Question

How do you integrate $\int {\dfrac{{5 - {e^x}}}{{{e^{2x}}}}} dx$ ?

Answer 1

n this question, we have to calculate integral of exponential function and algebraic function separately and then add both the final answers to get the required result.

Complete step by step solution:
In this question we are given with the function $\dfrac{{5 - {e^x}}}{{{e^{2x}}}}$ which can further be simplified as
$\dfrac{5}{{{e^{2x}}}} + \dfrac{{{e^x}}}{{{e^{2x}}}}$ $= 5{e^{ - 2x}} + {e^{ - x}}$
Here, we can see that the function is of the form $f + g$ where $f$ and $g$ are two different functions.
Hence, we can apply the sum rule of integration which is given as follows:
$\int {f(x) \pm g(x)dx = \int {f(x)dx} \pm \int {g(x)dx} }$
On comparing $5{e^{ - 2x}} + {e^{ - x}}$ with the sum rule, we can see that $f(x) = 5{e^{ - 2x}}$ and $g(x) = {e^{ - x}}$
Thus, on substitution we get,
$I = \int {5{e^{ - 2x}}dx + \int {{e^{ - x}}dx} }$ ......(1)
We will solve the integral $\int {5{e^{ - 2x}}dx}$ separately by using the u-substitution method.
Let $- 2x = u$ , then we get $- \dfrac{1}{2}u = x$
Differentiate both sides of the equation $- \dfrac{1}{2}u = x$ with respect to x, we get
$- \dfrac{1}{2}du = dx$
Therefore, on substitution we have
$\int {5{e^{ - 2x}}dx} = - \dfrac{5}{2}\int {{e^u}du}$
We know that $\int {{e^x}dx = } {e^x} + c$ where c is a constant.
Using this, we get
Now, let us substitute $- 2x = u$ . Then we get
$\int {5{e^{ - 2x}}dx} = - \dfrac{5}{2}{e^{ - 2x}} + {c_1}$ ......(2)
Similarly let us integrate $g(x) = {e^{ - x}}$
$\Rightarrow \int {(g)dx = \int {{e^{ - x}}dx} }$
We know that $\int {{e^x}dx = } {e^x} + c$ where c is a constant.
Using this property we have
$\Rightarrow \int {g(x)dx = \dfrac{{{e^{ - x}}}}{{ - 1}} = - } {e^{ - x}} + {c_2}$ ......(3)
On adding (2) and (3) we have
$\int {f(x)dx + \int {g(x)dx = - \dfrac{5}{2}{e^{ - 2x}} - {e^{ - x}}} } + {c_1} + {c_2}$
$\Rightarrow I = - \dfrac{5}{{2{e^{2x}}}} - \dfrac{1}{{{e^x}}} + c$
Where $c = {c_1} + {c_2}$ and is the constant of integration.
On further simplifying we get
$I = - \left[ {\dfrac{{5 + 2{e^x}}}{{2{e^{2x}}}}} \right] + c$
Hence, this is our required answer.
So, the correct answer is “ $I = -\left[ {\dfrac{{5 + 2{e^x}}}{{2{e^{2x}}}}} \right] + c$ ”.

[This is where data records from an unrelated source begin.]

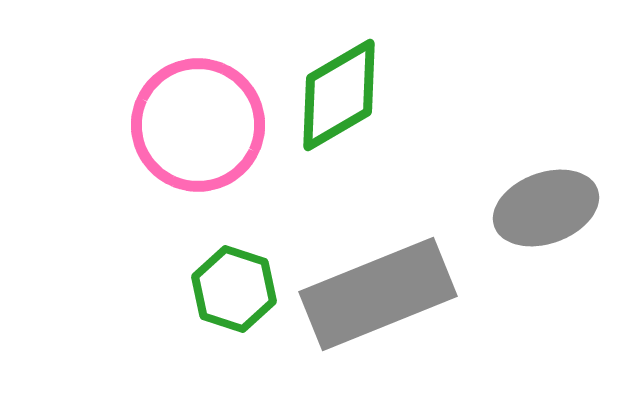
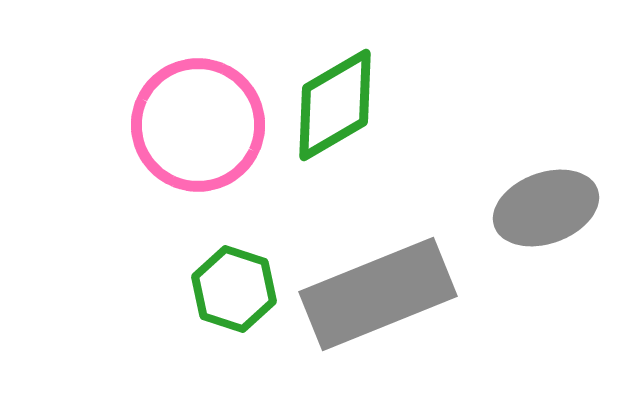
green diamond: moved 4 px left, 10 px down
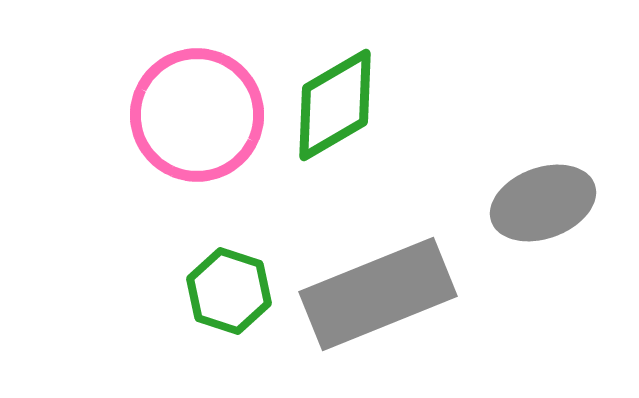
pink circle: moved 1 px left, 10 px up
gray ellipse: moved 3 px left, 5 px up
green hexagon: moved 5 px left, 2 px down
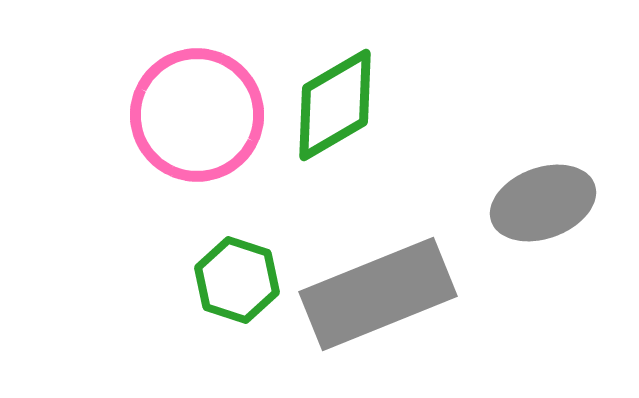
green hexagon: moved 8 px right, 11 px up
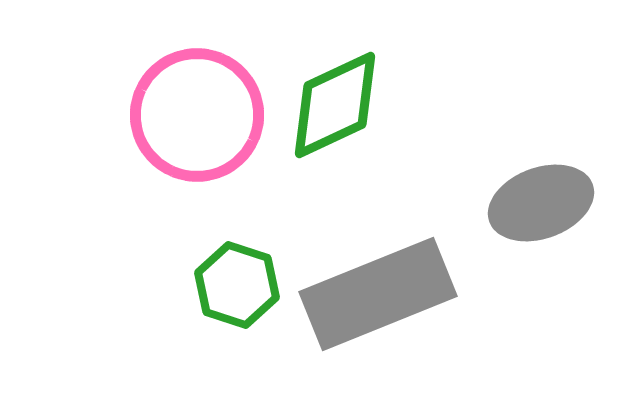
green diamond: rotated 5 degrees clockwise
gray ellipse: moved 2 px left
green hexagon: moved 5 px down
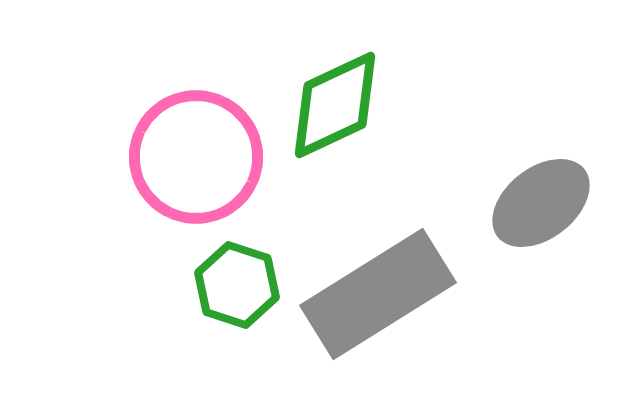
pink circle: moved 1 px left, 42 px down
gray ellipse: rotated 18 degrees counterclockwise
gray rectangle: rotated 10 degrees counterclockwise
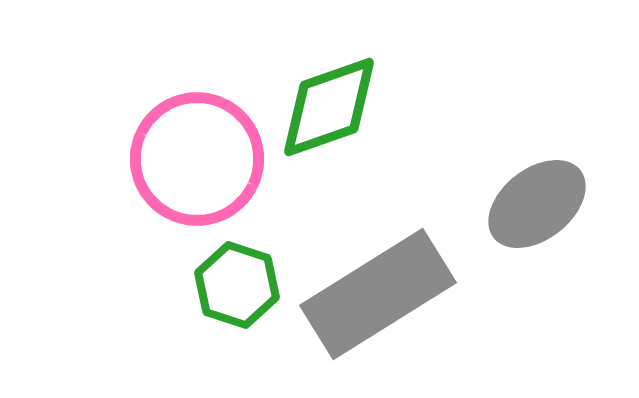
green diamond: moved 6 px left, 2 px down; rotated 6 degrees clockwise
pink circle: moved 1 px right, 2 px down
gray ellipse: moved 4 px left, 1 px down
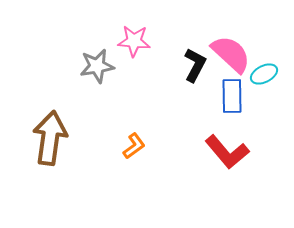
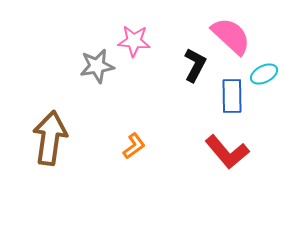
pink semicircle: moved 18 px up
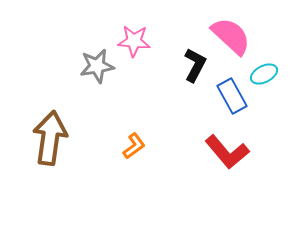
blue rectangle: rotated 28 degrees counterclockwise
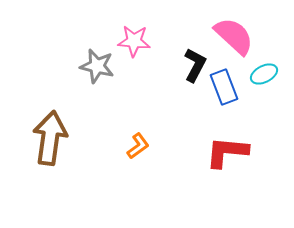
pink semicircle: moved 3 px right
gray star: rotated 24 degrees clockwise
blue rectangle: moved 8 px left, 9 px up; rotated 8 degrees clockwise
orange L-shape: moved 4 px right
red L-shape: rotated 135 degrees clockwise
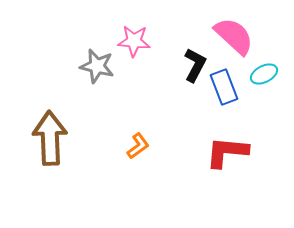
brown arrow: rotated 10 degrees counterclockwise
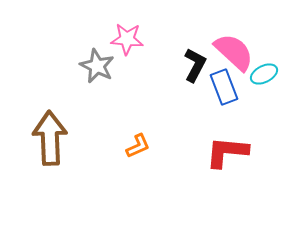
pink semicircle: moved 16 px down
pink star: moved 7 px left, 2 px up
gray star: rotated 12 degrees clockwise
orange L-shape: rotated 12 degrees clockwise
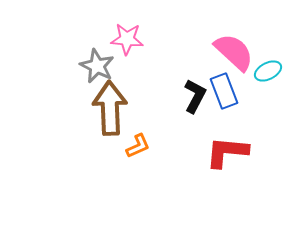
black L-shape: moved 31 px down
cyan ellipse: moved 4 px right, 3 px up
blue rectangle: moved 4 px down
brown arrow: moved 60 px right, 30 px up
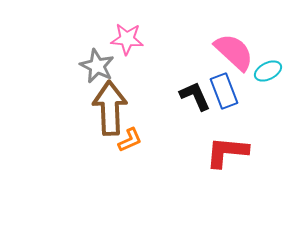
black L-shape: rotated 52 degrees counterclockwise
orange L-shape: moved 8 px left, 6 px up
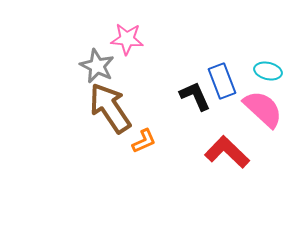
pink semicircle: moved 29 px right, 57 px down
cyan ellipse: rotated 40 degrees clockwise
blue rectangle: moved 2 px left, 10 px up
brown arrow: rotated 32 degrees counterclockwise
orange L-shape: moved 14 px right, 1 px down
red L-shape: rotated 39 degrees clockwise
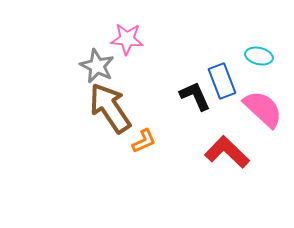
cyan ellipse: moved 9 px left, 15 px up
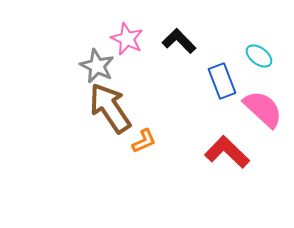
pink star: rotated 20 degrees clockwise
cyan ellipse: rotated 24 degrees clockwise
black L-shape: moved 16 px left, 55 px up; rotated 20 degrees counterclockwise
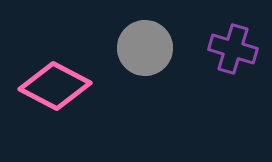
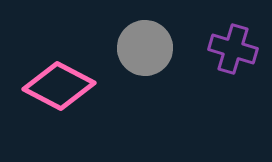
pink diamond: moved 4 px right
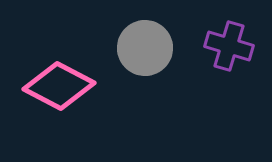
purple cross: moved 4 px left, 3 px up
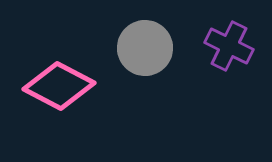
purple cross: rotated 9 degrees clockwise
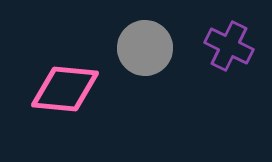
pink diamond: moved 6 px right, 3 px down; rotated 22 degrees counterclockwise
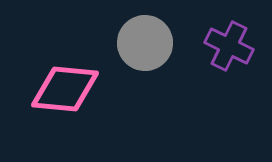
gray circle: moved 5 px up
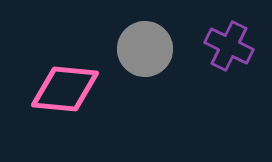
gray circle: moved 6 px down
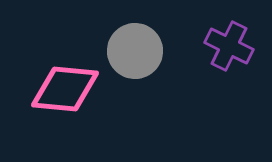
gray circle: moved 10 px left, 2 px down
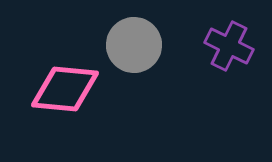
gray circle: moved 1 px left, 6 px up
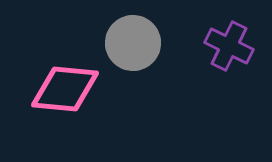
gray circle: moved 1 px left, 2 px up
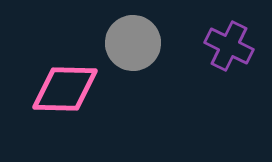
pink diamond: rotated 4 degrees counterclockwise
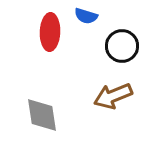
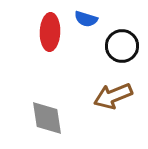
blue semicircle: moved 3 px down
gray diamond: moved 5 px right, 3 px down
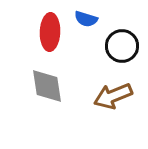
gray diamond: moved 32 px up
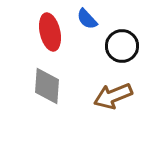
blue semicircle: moved 1 px right; rotated 30 degrees clockwise
red ellipse: rotated 15 degrees counterclockwise
gray diamond: rotated 12 degrees clockwise
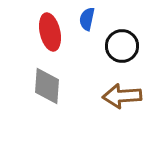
blue semicircle: rotated 55 degrees clockwise
brown arrow: moved 9 px right; rotated 18 degrees clockwise
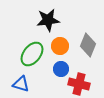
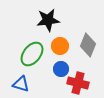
red cross: moved 1 px left, 1 px up
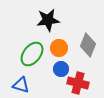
orange circle: moved 1 px left, 2 px down
blue triangle: moved 1 px down
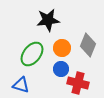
orange circle: moved 3 px right
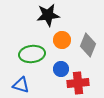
black star: moved 5 px up
orange circle: moved 8 px up
green ellipse: rotated 45 degrees clockwise
red cross: rotated 20 degrees counterclockwise
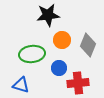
blue circle: moved 2 px left, 1 px up
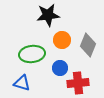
blue circle: moved 1 px right
blue triangle: moved 1 px right, 2 px up
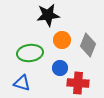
green ellipse: moved 2 px left, 1 px up
red cross: rotated 10 degrees clockwise
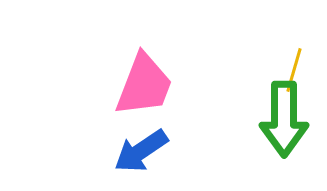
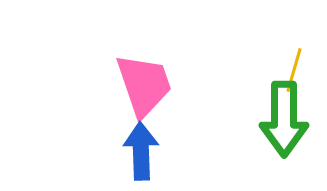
pink trapezoid: rotated 40 degrees counterclockwise
blue arrow: rotated 122 degrees clockwise
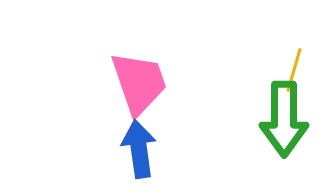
pink trapezoid: moved 5 px left, 2 px up
blue arrow: moved 2 px left, 2 px up; rotated 6 degrees counterclockwise
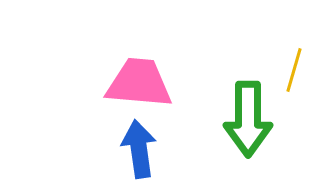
pink trapezoid: rotated 66 degrees counterclockwise
green arrow: moved 36 px left
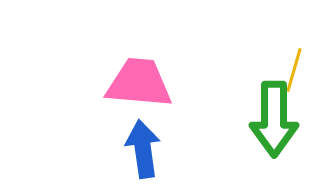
green arrow: moved 26 px right
blue arrow: moved 4 px right
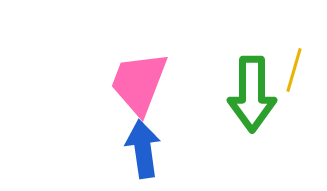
pink trapezoid: rotated 74 degrees counterclockwise
green arrow: moved 22 px left, 25 px up
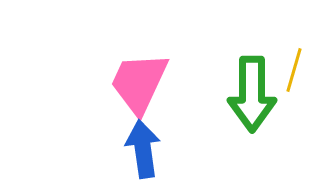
pink trapezoid: rotated 4 degrees clockwise
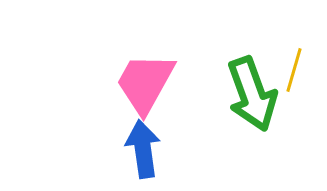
pink trapezoid: moved 6 px right; rotated 4 degrees clockwise
green arrow: rotated 20 degrees counterclockwise
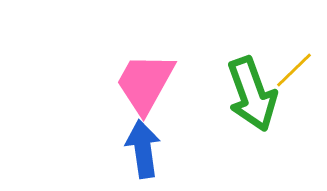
yellow line: rotated 30 degrees clockwise
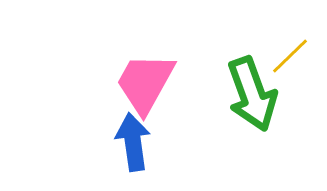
yellow line: moved 4 px left, 14 px up
blue arrow: moved 10 px left, 7 px up
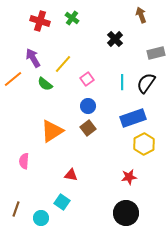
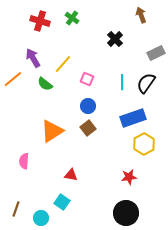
gray rectangle: rotated 12 degrees counterclockwise
pink square: rotated 32 degrees counterclockwise
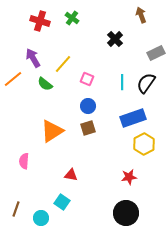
brown square: rotated 21 degrees clockwise
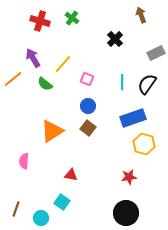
black semicircle: moved 1 px right, 1 px down
brown square: rotated 35 degrees counterclockwise
yellow hexagon: rotated 15 degrees counterclockwise
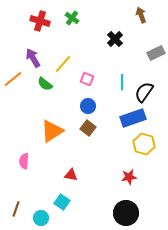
black semicircle: moved 3 px left, 8 px down
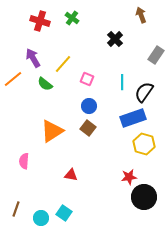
gray rectangle: moved 2 px down; rotated 30 degrees counterclockwise
blue circle: moved 1 px right
cyan square: moved 2 px right, 11 px down
black circle: moved 18 px right, 16 px up
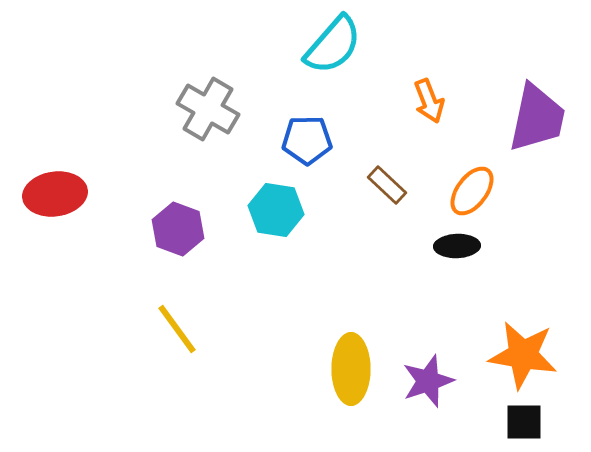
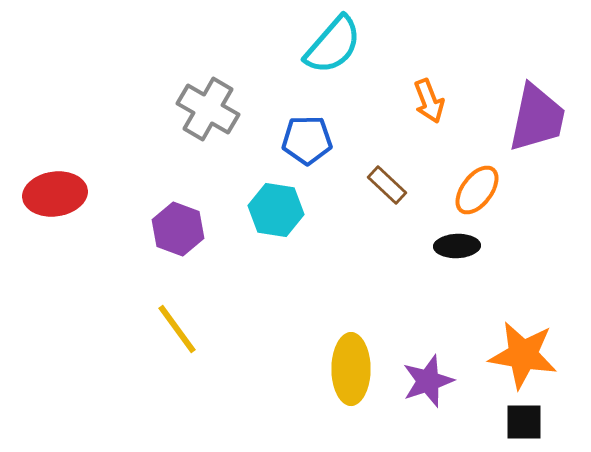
orange ellipse: moved 5 px right, 1 px up
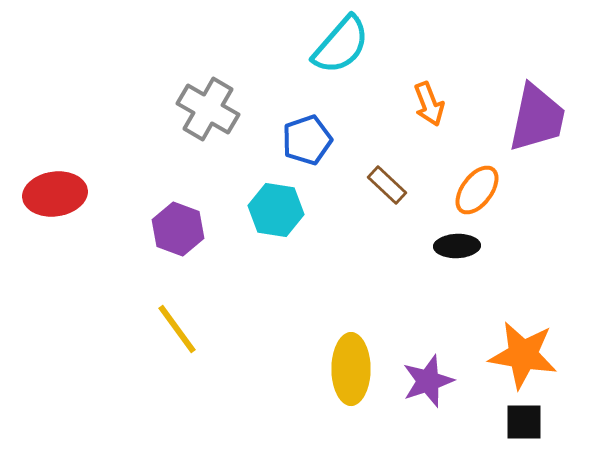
cyan semicircle: moved 8 px right
orange arrow: moved 3 px down
blue pentagon: rotated 18 degrees counterclockwise
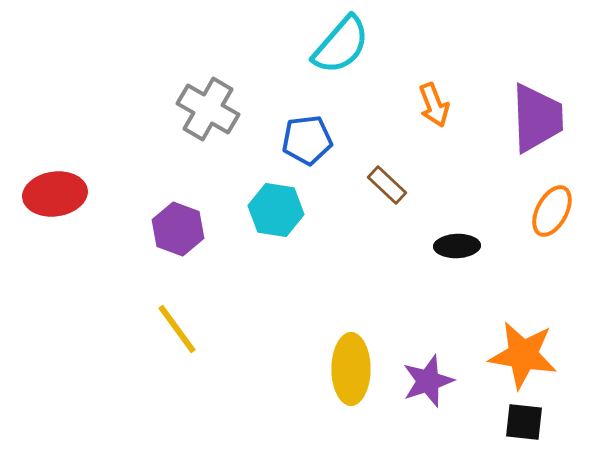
orange arrow: moved 5 px right, 1 px down
purple trapezoid: rotated 14 degrees counterclockwise
blue pentagon: rotated 12 degrees clockwise
orange ellipse: moved 75 px right, 21 px down; rotated 9 degrees counterclockwise
black square: rotated 6 degrees clockwise
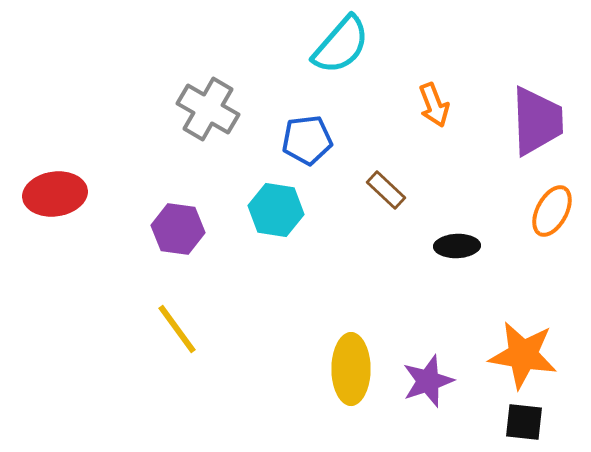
purple trapezoid: moved 3 px down
brown rectangle: moved 1 px left, 5 px down
purple hexagon: rotated 12 degrees counterclockwise
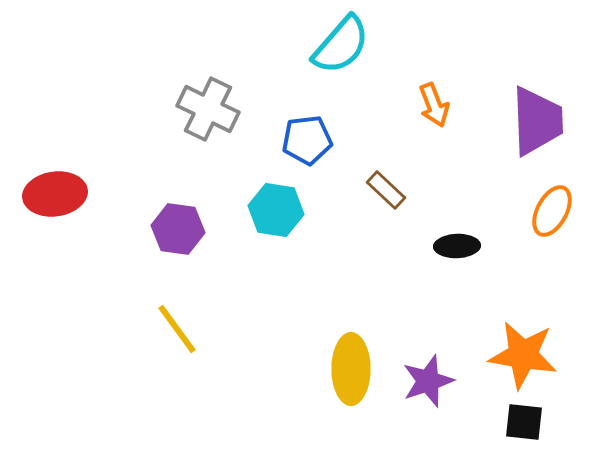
gray cross: rotated 4 degrees counterclockwise
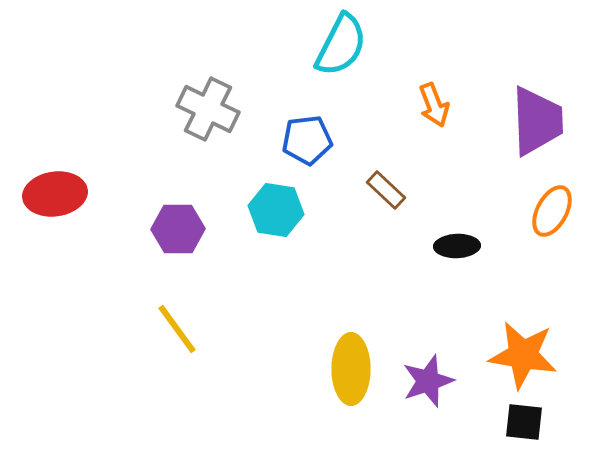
cyan semicircle: rotated 14 degrees counterclockwise
purple hexagon: rotated 9 degrees counterclockwise
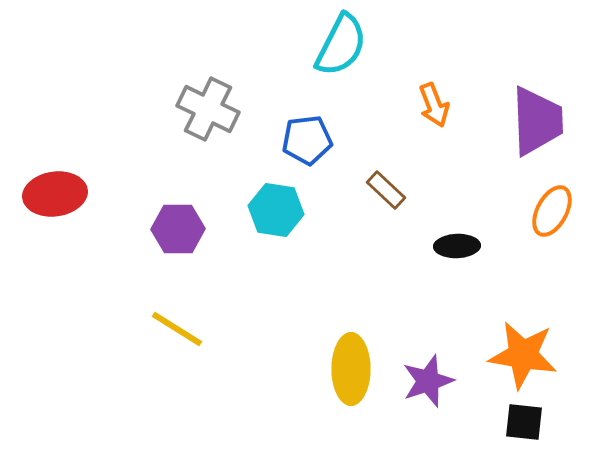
yellow line: rotated 22 degrees counterclockwise
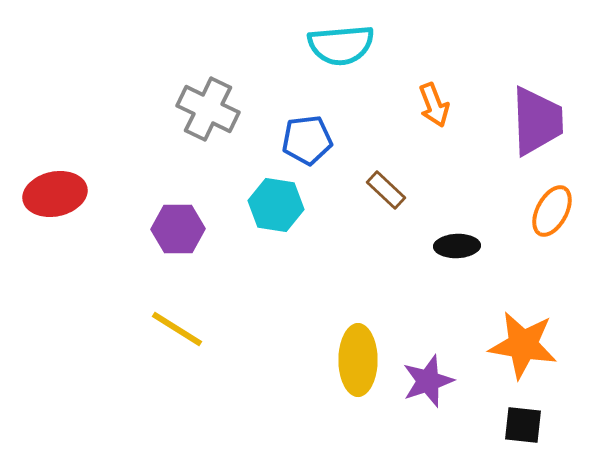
cyan semicircle: rotated 58 degrees clockwise
red ellipse: rotated 4 degrees counterclockwise
cyan hexagon: moved 5 px up
orange star: moved 10 px up
yellow ellipse: moved 7 px right, 9 px up
black square: moved 1 px left, 3 px down
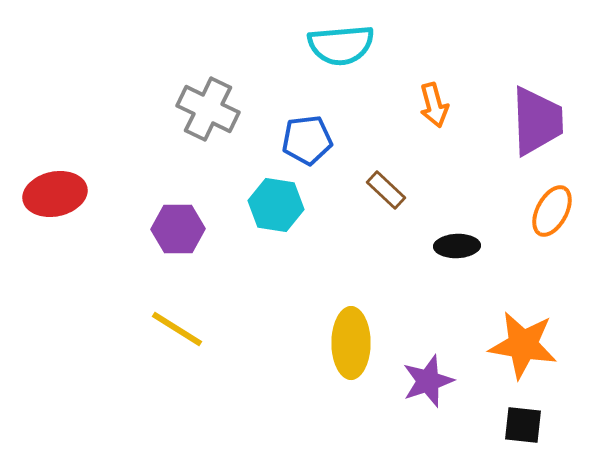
orange arrow: rotated 6 degrees clockwise
yellow ellipse: moved 7 px left, 17 px up
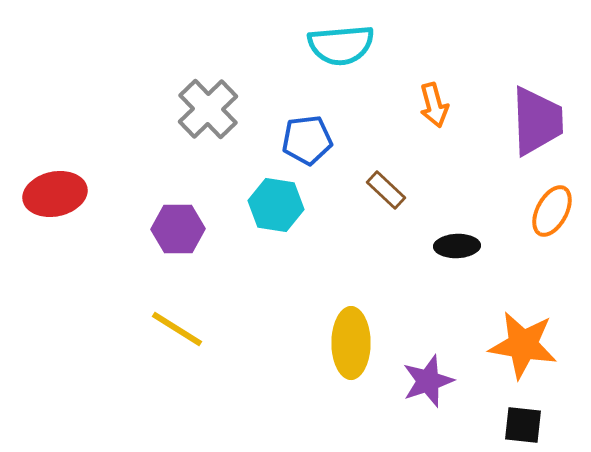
gray cross: rotated 20 degrees clockwise
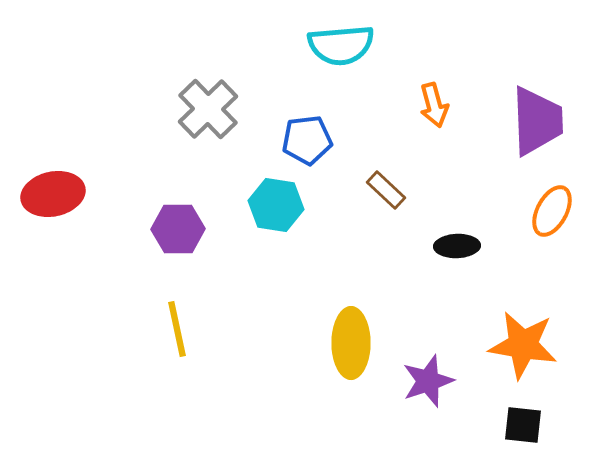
red ellipse: moved 2 px left
yellow line: rotated 46 degrees clockwise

Note : This is a common tendency among students to substitute $du$ or $dx$ while using the u-substitution method. However, this will lead you to a wrong answer. The operation of integration, up to an additive constant, is the inverse of the operation of differentiation.